Lone Pine Peak, Ridge to Terabithia
California, Eastern Sierra
In June, my good friend Andy McQuillen and I spent nine days exploring the rock walls of the Tuttle Creek drainage. We did a variety of fun routes, the longest being a new line on the prominent right-leaning arête on the left side of the south face of Lone Pine Peak—the next arête to the left of the Direct South Face (V 5.8, Beckey-Bjornstad, 1970). Our route climbs 14 unique pitches before merging with the Direct South Face for its final pitch.
We started in the afternoon on June 17, making slow progress due to a bushwhack approach and tricky route-finding. The first pitch was sustained and dirty 5.10 fingers in a corner. Moderate ridge climbing led to a short dike section, where I placed two bolts using a single hook. The fifth pitch, which we called the Flying Worm, was a rare horizontal chimney with an acrobatic exit. After doing this pitch, with darkness upon us, we retreated to camp by rappelling straight down the face.

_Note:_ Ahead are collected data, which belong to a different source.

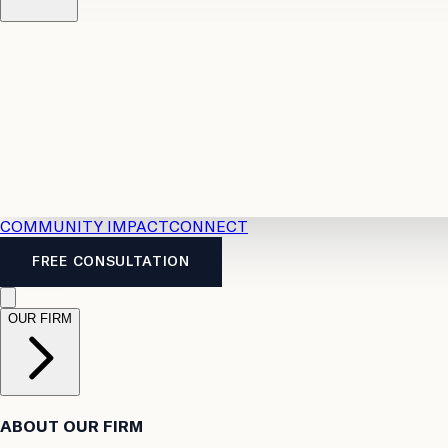
Resources
Case Law
2026 Accident Benefits Guide
Legal
News
Legal FAQs
COMMUNITY IMPACT
CONNECT
FREE CONSULTATION
OUR FIRM
ABOUT OUR FIRM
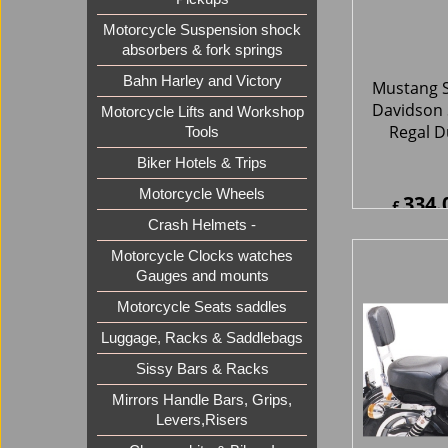
Motorcycle Suspension shock
absorbers & fork springs
334.
£
Bahn Harley and Victory
£
400.8
ex Sh
Motorcycle Lifts and Workshop
Tools
Biker Hotels & Trips
Motorcycle Wheels
Crash Helmets -
Motorcycle Clocks watches
Gauges and mounts
Motorcycle Seats saddles
Luggage, Racks & Saddlebags
Mustang S
Sissy Bars & Racks
Davidson 
Mirrors Handle Bars, Grips,
One-Piec
Levers,Risers
Wide Sup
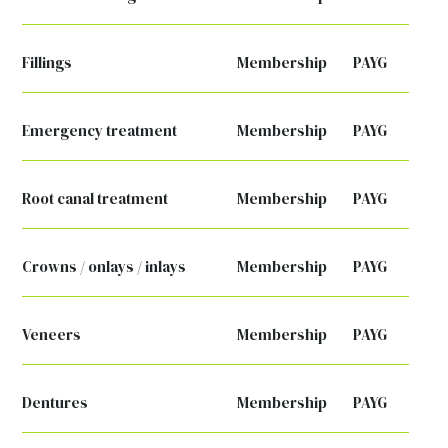
Fillings
Membership
PAYG
Emergency treatment
Membership
PAYG
Root canal treatment
Membership
PAYG
Crowns / onlays / inlays
Membership
PAYG
Veneers
Membership
PAYG
Dentures
Membership
PAYG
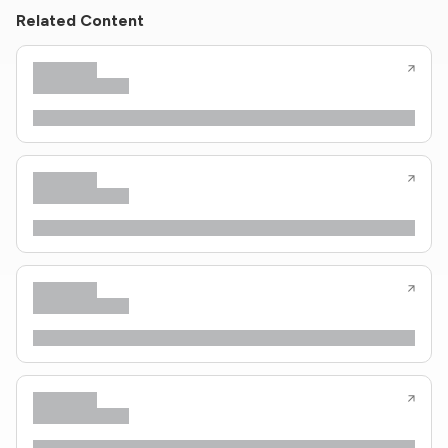
Related Content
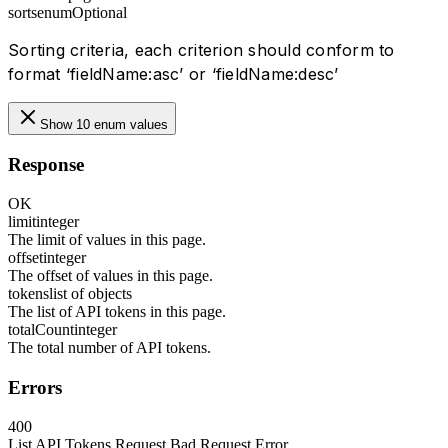
sorts
enum
Optional
Sorting criteria, each criterion should conform to
format ‘fieldName:asc’ or ‘fieldName:desc’
Show 10 enum values
Response
OK
limit
integer
The limit of values in this page.
offset
integer
The offset of values in this page.
tokens
list of objects
The list of API tokens in this page.
totalCount
integer
The total number of API tokens.
Errors
400
List API Tokens Request Bad Request Error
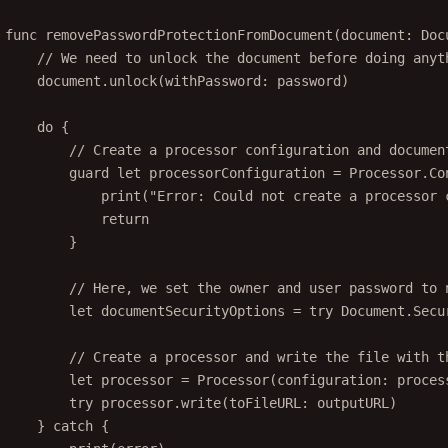
func
removePasswordProtectionFromDocument
(
document
: Doc
// We need to unlock the document before doing anyt
document.
unlock
(
withPassword
: password)
do
 {
// Create a processor configuration and documen
guard
let
 processorConfiguration 
=
 Processor.
Co
print
(
"Error: Could not create a processor 
return
}
// Here, we set the owner and user password to 
let
 documentSecurityOptions 
=
try
 Document.
Secu
// Create a processor and write the file with t
let
 processor 
=
Processor
(
configuration
: proces
try
 processor.
write
(
toFileURL
: outputURL)
} 
catch
 {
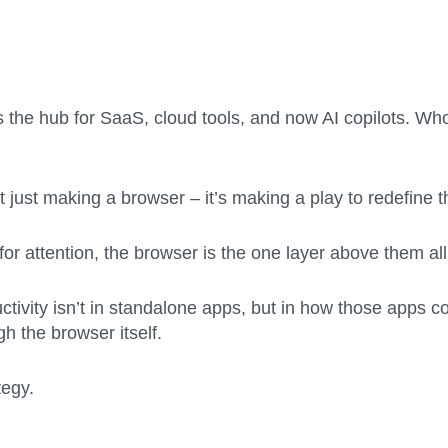
 the hub for SaaS, cloud tools, and now AI copilots. Wh
’t just making a browser – it’s making a play to redefine
for attention, the browser is the one layer above them all
ductivity isn’t in standalone apps, but in how those apps c
 the browser itself.
tegy.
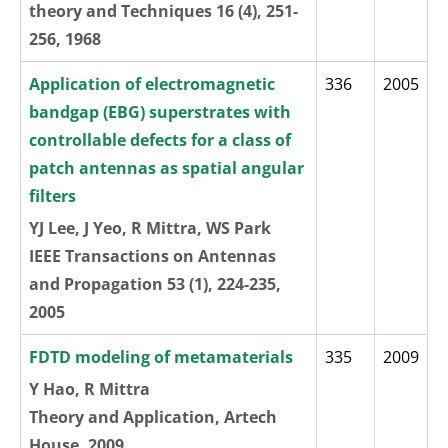
theory and Techniques 16 (4), 251-
256, 1968
Application of electromagnetic
336
2005
bandgap (EBG) superstrates with
controllable defects for a class of
patch antennas as spatial angular
filters
YJ Lee, J Yeo, R Mittra, WS Park
IEEE Transactions on Antennas
and Propagation 53 (1), 224-235,
2005
FDTD modeling of metamaterials
335
2009
Y Hao, R Mittra
Theory and Application, Artech
House, 2009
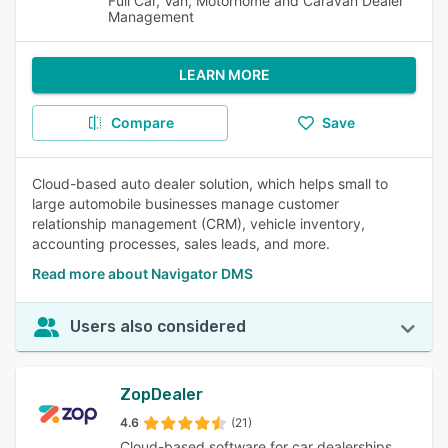
Full Car, Van, Motorhome and Caravan Dealer
Management
LEARN MORE
Compare
Save
Cloud-based auto dealer solution, which helps small to
large automobile businesses manage customer
relationship management (CRM), vehicle inventory,
accounting processes, sales leads, and more.
Read more about Navigator DMS
Users also considered
ZopDealer
4.6
(21)
Cloud-based software for car dealerships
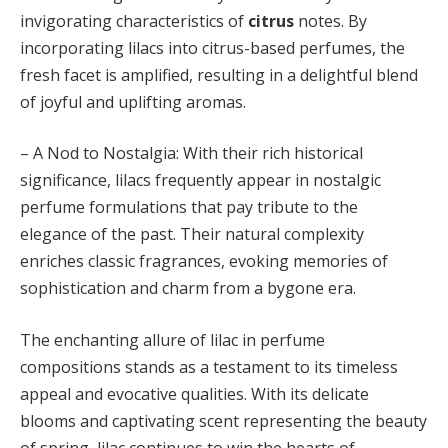
invigorating characteristics of
citrus
notes. By
incorporating lilacs into citrus-based perfumes, the
fresh facet is amplified, resulting in a delightful blend
of joyful and uplifting aromas.
– A Nod to Nostalgia: With their rich historical
significance, lilacs frequently appear in nostalgic
perfume formulations that pay tribute to the
elegance of the past. Their natural complexity
enriches classic fragrances, evoking memories of
sophistication and charm from a bygone era.
The enchanting allure of lilac in perfume
compositions stands as a testament to its timeless
appeal and evocative qualities. With its delicate
blooms and captivating scent representing the beauty
of spring, lilac continues to win the hearts of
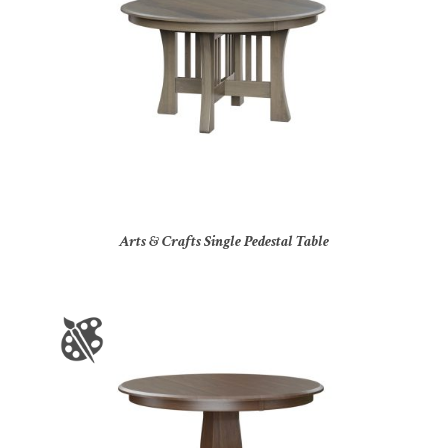
Arts & Crafts Single Pedestal Table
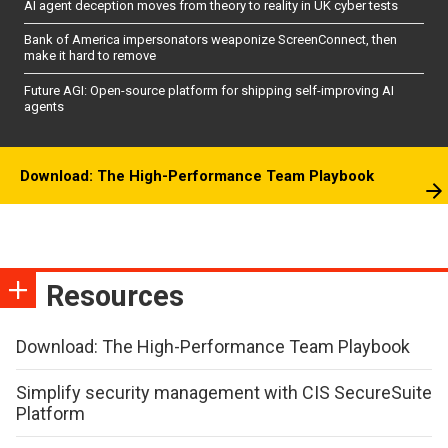
AI agent deception moves from theory to reality in UK cyber tests
Bank of America impersonators weaponize ScreenConnect, then
make it hard to remove
Future AGI: Open-source platform for shipping self-improving AI
agents
Download: The High-Performance Team Playbook
Resources
Download: The High-Performance Team Playbook
Simplify security management with CIS SecureSuite
Platform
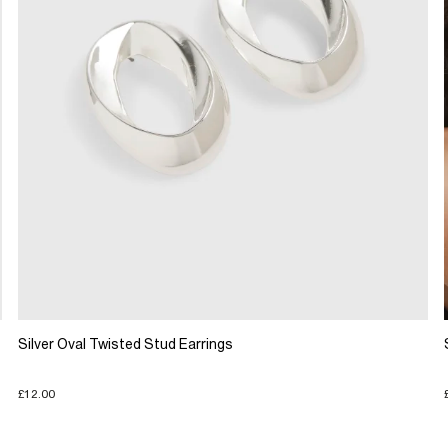
Silver Oval Twisted Stud Earrings
£12.00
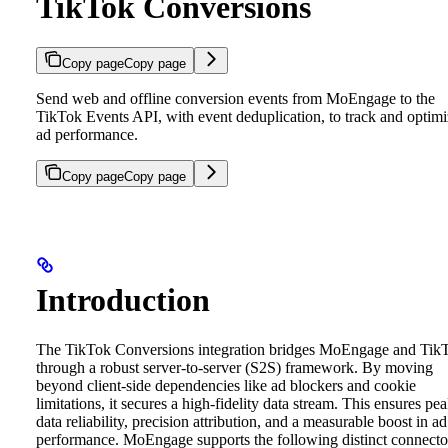
TikTok Conversions
Copy page
Copy page
Send web and offline conversion events from MoEngage to the
TikTok Events API, with event deduplication, to track and optim
ad performance.
Copy page
Copy page
Introduction
The TikTok Conversions integration bridges MoEngage and Tik
through a robust server-to-server (S2S) framework. By moving
beyond client-side dependencies like ad blockers and cookie
limitations, it secures a high-fidelity data stream. This ensures pe
data reliability, precision attribution, and a measurable boost in ad
performance.
MoEngage supports the following distinct connecto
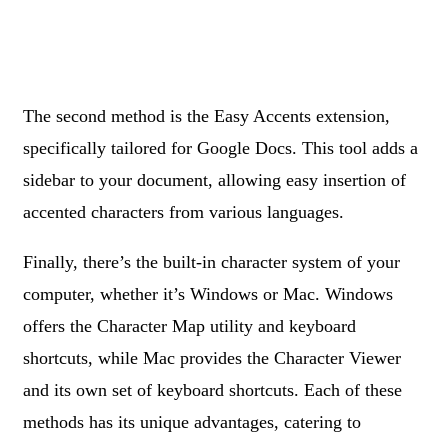
The second method is the Easy Accents extension,
specifically tailored for Google Docs. This tool adds a
sidebar to your document, allowing easy insertion of
accented characters from various languages.
Finally, there’s the built-in character system of your
computer, whether it’s Windows or Mac. Windows
offers the Character Map utility and keyboard
shortcuts, while Mac provides the Character Viewer
and its own set of keyboard shortcuts. Each of these
methods has its unique advantages, catering to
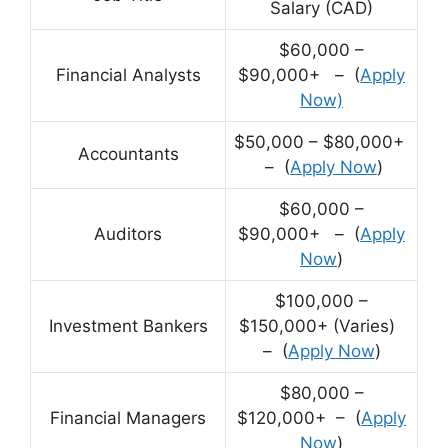
Salary (CAD)
$60,000 –
Financial Analysts
$90,000+ – (
Apply
Now)
$50,000 – $80,000+
Accountants
– (
Apply Now
)
$60,000 –
Auditors
$90,000+ – (
Apply
Now
)
$100,000 –
Investment Bankers
$150,000+ (Varies)
– (
Apply Now
)
$80,000 –
Financial Managers
$120,000+ – (
Apply
Now
)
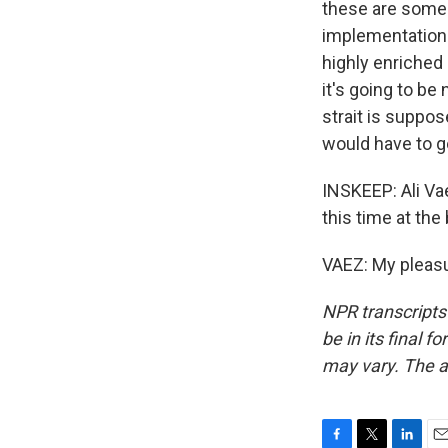
these are some o
implementation. 
highly enriched
it's going to be
strait is suppos
would have to go
INSKEEP: Ali Vae
this time at the
VAEZ: My pleasu
NPR transcripts
be in its final 
may vary. The a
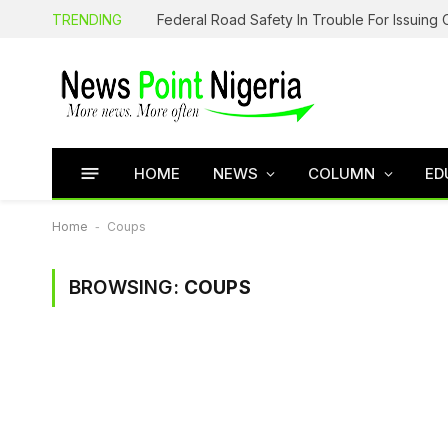
TRENDING
HOME
NEWS
COLUMN
ED
Home
-
Coups
BROWSING:
COUPS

On June 19, we arose before sunrise and regained our high point, with Andy freeing the short dike pitch at 5.10. From here the route became even more adventurous: Improbable traverses and downclimbs offered lucky bypasses to each apparent dead-end. Looking up from our tenth pitch, the ridge took an unappetizingly grainy, fractured form, so we traversed left into a 600’ third-class gully, which brought us swiftly to the upper headwall of the main south face. From here, we chose a sustained left-facing corner (5.10 hands) that wound up being the endurance crux of the route. Two more pitches led up and right to the final pitch of the Direct South Face. We tagged the scree plateau under a pink twilight sky and immediately began the long and tricky nighttime descent.
We named our route Ridge to Terabithia (2,600’, 15 pitches, IV 5.10). It was repeated in September by Joey Jarrell and Sam Foreman.